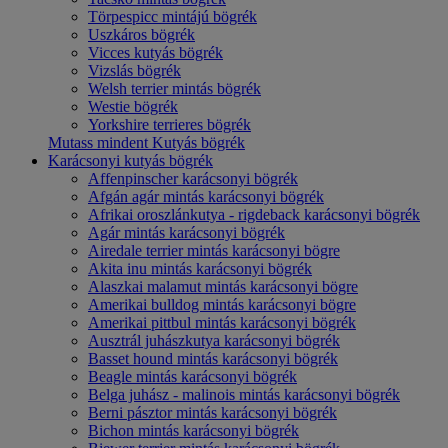
Törpespicc mintájú bögrék
Uszkáros bögrék
Vicces kutyás bögrék
Vizslás bögrék
Welsh terrier mintás bögrék
Westie bögrék
Yorkshire terrieres bögrék
Mutass mindent Kutyás bögrék
Karácsonyi kutyás bögrék
Affenpinscher karácsonyi bögrék
Afgán agár mintás karácsonyi bögrék
Afrikai oroszlánkutya - rigdeback karácsonyi bögrék
Agár mintás karácsonyi bögrék
Airedale terrier mintás karácsonyi bögre
Akita inu mintás karácsonyi bögrék
Alaszkai malamut mintás karácsonyi bögre
Amerikai bulldog mintás karácsonyi bögre
Amerikai pittbul mintás karácsonyi bögrék
Ausztrál juhászkutya karácsonyi bögrék
Basset hound mintás karácsonyi bögrék
Beagle mintás karácsonyi bögrék
Belga juhász - malinois mintás karácsonyi bögrék
Berni pásztor mintás karácsonyi bögrék
Bichon mintás karácsonyi bögrék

■ ■ ■ ■ ■ ■ ■

**TASK TO CARRY OUT**
Only the lines from the one with "Amerikai bulldog mintás karácsonyi bögre" through the end of the data belong in the answer, each reproduced exactly.

**OUTPUT**
Amerikai bulldog mintás karácsonyi bögre
Amerikai pittbul mintás karácsonyi bögrék
Ausztrál juhászkutya karácsonyi bögrék
Basset hound mintás karácsonyi bögrék
Beagle mintás karácsonyi bögrék
Belga juhász - malinois mintás karácsonyi bögrék
Berni pásztor mintás karácsonyi bögrék
Bichon mintás karácsonyi bögrék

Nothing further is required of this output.